L’air est vert, épais, presque gluant. Des marais s’étendent à perte de vue. Délimités en bassins par des plantations d’arbres-bouteille dont les racines plongent dans la vase. Sous une eau opalescente aux iridescences dorées ondule un inextricable tapis d’algues perlières aux reflets bleutés. L’architecture parfaite des bassins de culture est brisée çà et là par les villes flottantes des modz, et les guérites des gardiens.

Zoom sur une guérite qui plante ses pattes graciles dans la vase bleu et or de quatre bassins contigus, à l’intersection de deux haies d’arbres-bouteille...

— La terraformation, c’est de la merde, lance un jeune stagiaire du nom de Marek Khalan à son milicien instructeur. On transforme une planète morte en planète invivable.

L’autre le regarde en plissant un œil, signifiant grosso modo « Qu’est-ce que tu me chantes là petit con ? »

— Qu’est-ce que tu me chantes là, petit con ? (Bingo.) C’est parce que cette planète est invivable que t’as — peut-être — une chance de ramasser du fric.

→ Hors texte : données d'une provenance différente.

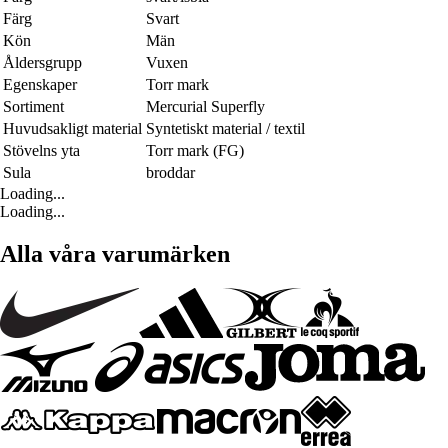
Färg
Svart
Kön
Män
Åldersgrupp
Vuxen
Egenskaper
Torr mark
Sortiment
Mercurial Superfly
Huvudsakligt material
Syntetiskt material / textil
Stövelns yta
Torr mark (FG)
Sula
broddar
Loading...
Loading...
Alla våra varumärken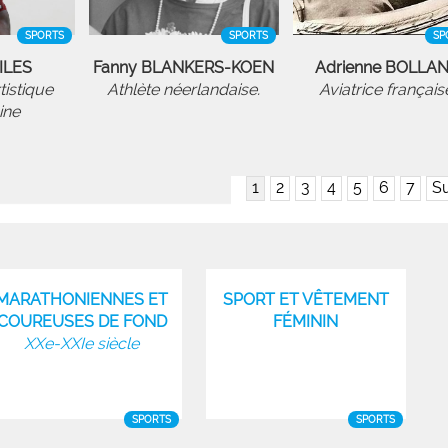
SPORTS
SPORTS
SP
ILES
Fanny BLANKERS-KOEN
Adrienne BOLLA
istique
Athlète néerlandaise.
Aviatrice français
ine
1
2
3
4
5
6
7
Su
MARATHONIENNES ET
SPORT ET VÊTEMENT
COUREUSES DE FOND
FÉMININ
XXe-XXIe siècle
SPORTS
SPORTS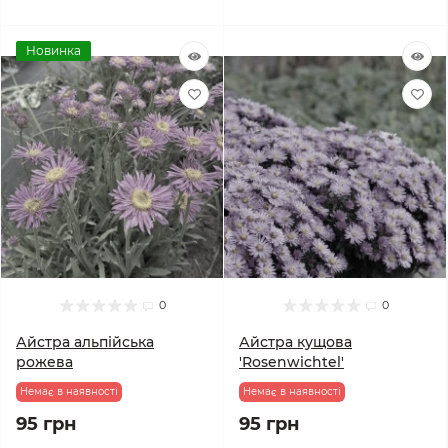
Новинка
0
0
Айстра альпійська
Айстра кущова
рожева
'Rosenwichtel'
Немає в наявності
Немає в наявності
95 грн
95 грн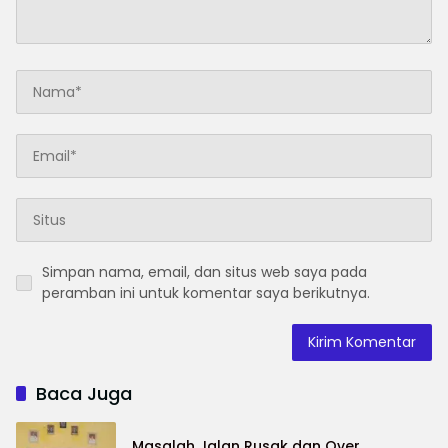
Simpan nama, email, dan situs web saya pada
peramban ini untuk komentar saya berikutnya.
Baca Juga
Masalah Jalan Rusak dan Over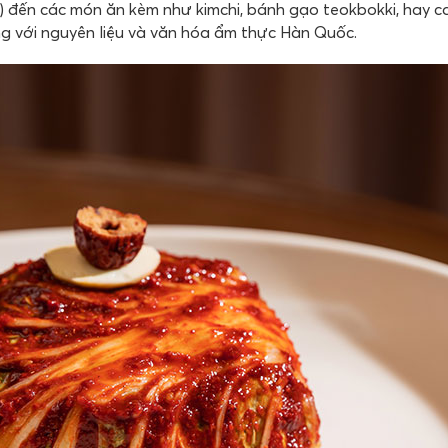
 đến các món ăn kèm như kimchi, bánh gạo teokbokki, hay c
ọng với nguyên liệu và văn hóa ẩm thực Hàn Quốc.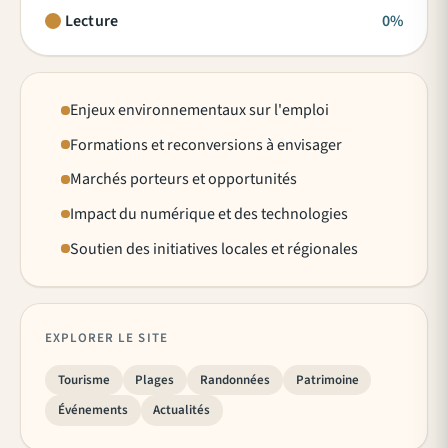
Lecture
0%
Enjeux environnementaux sur l'emploi
Formations et reconversions à envisager
Marchés porteurs et opportunités
Impact du numérique et des technologies
Soutien des initiatives locales et régionales
EXPLORER LE SITE
Tourisme
Plages
Randonnées
Patrimoine
Événements
Actualités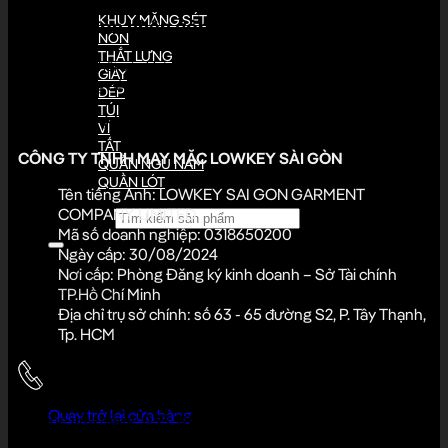
KHUY MĂNG SÉT
LADOS đón nhận góp ý của bạn
NÓN
THẮT LƯNG
Những phản hồi của khách hàng chính là động lực để LADOS cải
GIÀY
thiện và mang đến trải nghiệm tốt hơn mỗi ngày.
DÉP
TÚI
Đóng góp ý kiến
VÍ
TẤT
CÔNG TY TNHH MAY MẶC LOWKEY SÀI GÒN
QUẦN NGỦ NAM
QUẦN LÓT
Tên tiếng Anh: LOWKEY SAI GON GARMENT
COMPANY LIMITED
Tìm kiếm:
Mã số doanh nghiệp: 0318650200
Ngày cấp: 30/08/2024
Giỏ hàng
Nơi cấp: Phòng Đăng ký kinh doanh – Sở Tài chính
TP.Hồ Chí Minh
Địa chỉ trụ sở chính: số 63 - 65 đường S2, P. Tây Thạnh,
Tp. HCM
Chưa có sản phẩm trong giỏ hàng.
Quay trở lại cửa hàng
Hotline cửa hàng:
033.980.6789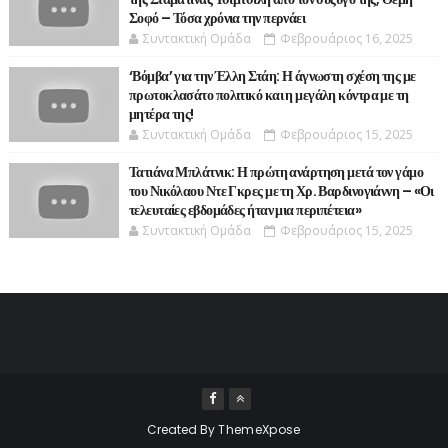
Σοφό – Τόσα χρόνια την περνάει
Συντακτική Ομάδα
Φεβρουάριος 16, 2025
‘Βόμβα’ για την Έλλη Στάη: Η άγνωστη σχέση της με
πρωτοκλασάτο πολιτικό και η μεγάλη κόντρα με τη
μητέρα της!
Συντακτική Ομάδα
Φεβρουάριος 15, 2025
Τατιάνα Μπλάτνικ: Η πρώτη ανάρτηση μετά τον γάμο
του Νικόλαου Ντε Γκρες με τη Χρ. Βαρδινογιάννη – «Οι
τελευταίες εβδομάδες ήταν μια περιπέτεια»
Συντακτική Ομάδα
Φεβρουάριος 15, 2025
Created By
ThemeXpose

— Je disais ça juste pour parler...

— Ouais... Eh bien choisis un autre sujet de conversation. Le boulot, c’est sacré. On en chie un peu, mais on est les rois. On fait ce qu’on veut, tu piges ? Si un modz t’emmerde, tu lui casses la gueule. Et si tu as envie de tirer un coup, tu appelles une femelle et elle te suce.
Le stagiaire fait des yeux ronds.

— Enfin, si t’es pédé, tu peux toujours appeler un mâle !

Les yeux du stagiaire s’agrandissent encore plus.

— Mais... Le milicien éclate de rire.

— Je plaisante... je plaisante... Je vois bien que t’as pas l’allure d’une tarlouze, même si tu as tendance à réfléchir un peu trop.

Le stagiaire secoue la tête.

— Vous cherchez à m’épater, c’est ça ?

Le milicien s’approche de la rambarde. Il pose une main gantée sur la glissière en bois, qui fait entendre un bruit spongieux. Le taux d’humidité́ doit avoisiner les 99 % et la moindre plaie met des mois à cicatriser. D’où les combinaisons intégrales obligatoires. La Teratek n’a pas envie de gaspiller de l’argent pour soigner ses employés. Toute blessure est synonyme de licenciement. C’est inscrit en grosses lettres dans le contrat d’embauche.

Les modz, eux, n’ont pas de contrats. Ce sont des sous-hommes, des transgènes, et ils peuvent crever.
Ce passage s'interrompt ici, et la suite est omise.